Looking at the full year helps separate a one-off spike from a sustained trend. FY26 total revenue growth of 21 percent is strong, and it is supported by double digit growth in every region. Even Germany, the slowest growing geography in the disclosure, still grew 10 percent year on year.
The implication is that Torrent is building a more even growth profile. That can reduce dependence on any one geography. It can also allow the company to prioritize capital and management attention where returns are best, without risking an immediate slowdown in the overall base.
Segment comparison (share of revenue)
The shares underline two points. First, India remains just over half of revenue, so domestic performance still carries the most weight.

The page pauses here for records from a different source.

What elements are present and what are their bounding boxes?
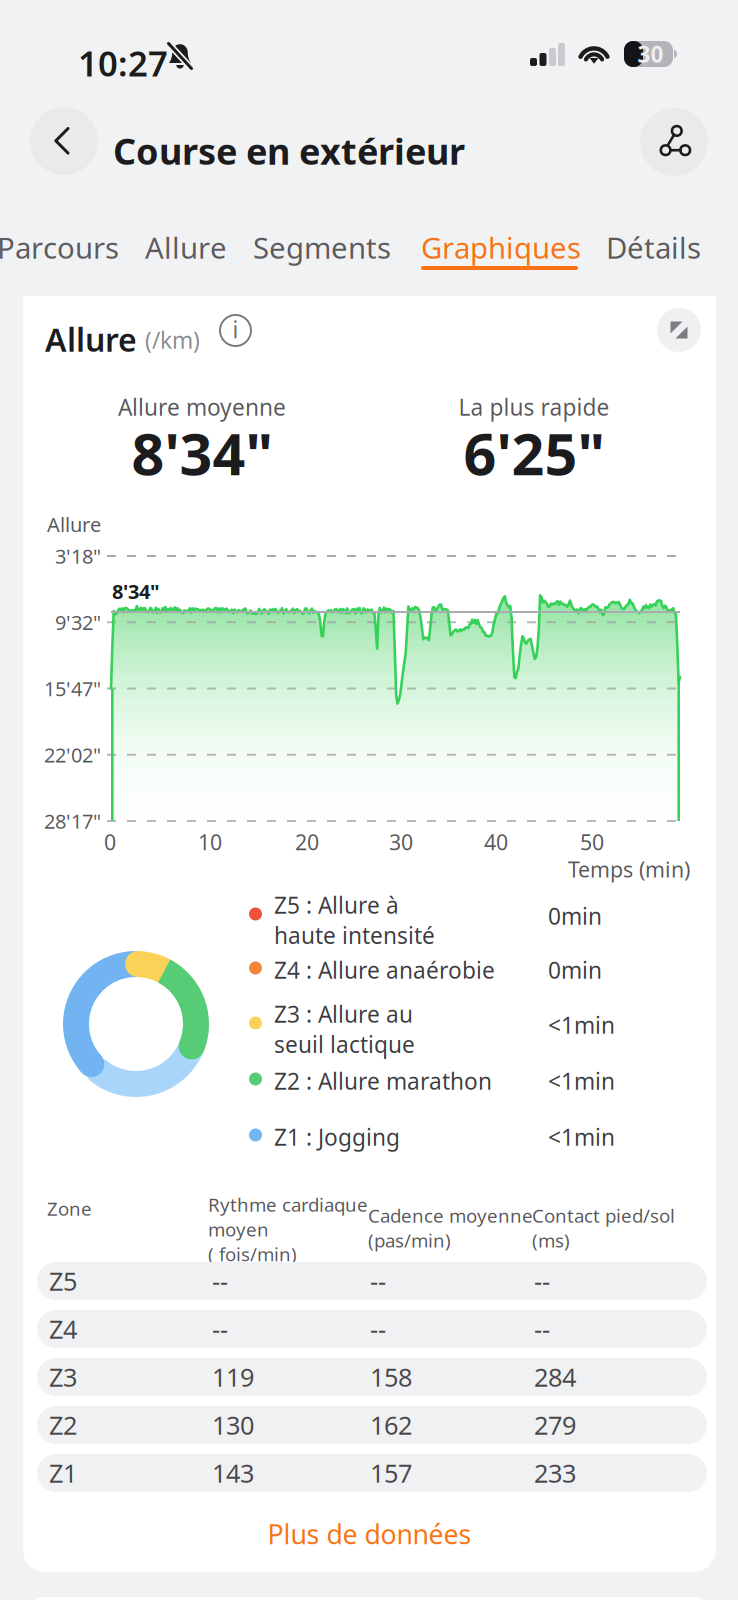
staticText: 0min — [548, 901, 602, 931]
staticText: 279 — [534, 1408, 576, 1442]
button[interactable]: Plus de données — [23, 1496, 716, 1572]
staticText: Allure moyenne — [118, 392, 286, 422]
staticText: 0min — [548, 955, 602, 985]
staticText: 158 — [370, 1360, 412, 1394]
staticText: Parcours — [0, 228, 119, 267]
staticText: Z4 : Allure anaérobie — [274, 955, 495, 985]
staticText: <1min — [548, 1122, 615, 1152]
staticText: Cadence moyenne (pas/min) — [368, 1203, 533, 1253]
staticText: 0 — [104, 828, 116, 856]
staticText: -- — [534, 1312, 550, 1346]
staticText: i — [232, 314, 238, 344]
staticText: Z1 — [49, 1456, 77, 1490]
staticText: 119 — [212, 1360, 254, 1394]
staticText: Allure — [47, 511, 101, 538]
staticText: 6'25" — [464, 415, 604, 491]
staticText: 162 — [370, 1408, 412, 1442]
button[interactable]: Back — [30, 107, 98, 175]
button[interactable]: Parcours — [0, 228, 167, 272]
staticText: 50 — [580, 828, 604, 856]
staticText: Z5 : Allure à haute intensité — [274, 890, 435, 950]
staticText: Contact pied/sol (ms) — [532, 1203, 675, 1253]
staticText: Z1 : Jogging — [274, 1122, 400, 1152]
staticText: 8'34" — [132, 415, 272, 491]
staticText: 10 — [198, 828, 222, 856]
button[interactable]: Détails — [606, 228, 738, 272]
staticText: Z2 — [49, 1408, 77, 1442]
staticText: <1min — [548, 1010, 615, 1040]
staticText: 15'47" — [44, 675, 101, 702]
staticText: (/km) — [145, 325, 200, 355]
staticText: Rythme cardiaque moyen ( fois/min) — [208, 1192, 368, 1266]
staticText: -- — [212, 1312, 228, 1346]
staticText: 30 — [638, 39, 664, 69]
staticText: 10:27 — [78, 40, 168, 86]
staticText: 143 — [212, 1456, 254, 1490]
staticText: 8'34" — [112, 578, 160, 605]
staticText: Z4 — [49, 1312, 77, 1346]
staticText: Allure — [45, 318, 137, 360]
staticText: Temps (min) — [568, 855, 690, 883]
staticText: Z5 — [49, 1264, 77, 1298]
button[interactable]: Segments — [253, 228, 423, 272]
staticText: 28'17" — [44, 808, 101, 834]
staticText: -- — [212, 1264, 228, 1298]
staticText: Graphiques — [421, 228, 581, 267]
staticText: 20 — [295, 828, 319, 856]
staticText: -- — [534, 1264, 550, 1298]
staticText: <1min — [548, 1066, 615, 1096]
button[interactable]: Expand chart — [657, 308, 701, 352]
staticText: 157 — [370, 1456, 412, 1490]
staticText: Segments — [253, 228, 391, 267]
staticText: Zone — [47, 1196, 92, 1221]
button[interactable]: Share — [640, 108, 708, 176]
staticText: 9'32" — [55, 609, 101, 636]
button[interactable]: Graphiques — [421, 228, 591, 272]
staticText: Allure — [145, 228, 227, 267]
staticText: Plus de données — [268, 1516, 472, 1552]
staticText: 130 — [212, 1408, 254, 1442]
staticText: Course en extérieur — [113, 127, 465, 175]
staticText: 284 — [534, 1360, 576, 1394]
staticText: La plus rapide — [458, 392, 610, 422]
staticText: Z2 : Allure marathon — [274, 1066, 492, 1096]
staticText: 3'18" — [55, 543, 101, 569]
staticText: -- — [370, 1312, 386, 1346]
staticText: -- — [370, 1264, 386, 1298]
staticText: Z3 : Allure au seuil lactique — [274, 999, 415, 1059]
button[interactable]: Allure — [145, 228, 315, 272]
staticText: 40 — [484, 828, 508, 856]
staticText: 233 — [534, 1456, 576, 1490]
staticText: Détails — [606, 228, 701, 267]
staticText: Z3 — [49, 1360, 77, 1394]
staticText: 22'02" — [44, 742, 101, 768]
staticText: 30 — [389, 828, 413, 856]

Second, the Others segment is gaining share, especially in the quarter. That increases diversification, though it also raises a question that investors may want answered later, which is what is driving this bucket and how sustainable it is.
Germany’s share is lower versus last year, despite growing in absolute terms. That is because India and Others grew faster. The US share is roughly stable, while Brazil is close to flat on the annual share view.
Closing view for investors: strong finish, broader base
Torrent Pharma’s FY26 story, based on this presentation, is about a stronger finish to the year and a widening set of growth engines. Q4 FY26 revenue growth of 42 percent is not narrow or concentrated. It is led by India, supported by the US and Brazil, and amplified by a strong contribution from the Others segment.
For the full year, the 21 percent revenue growth indicates that the company did not rely only on a single quarter to deliver. Growth across India, the US, Germany, Brazil, and Others suggests a diversified platform that can handle market level volatility better than a one market dependent model.
The missing piece in this document is profitability. Revenue growth is only one part of the investment case, and investors will still want clarity on margins, product mix, and cash generation. But the revenue map itself is encouraging. It points to disciplined execution across geographies and an improving run rate going into the next year.
The quarter’s theme is sustained growth with broad participation. If Torrent can maintain this balance across markets while protecting margins, the revenue trajectory shown in FY26 gives it a solid base to build on.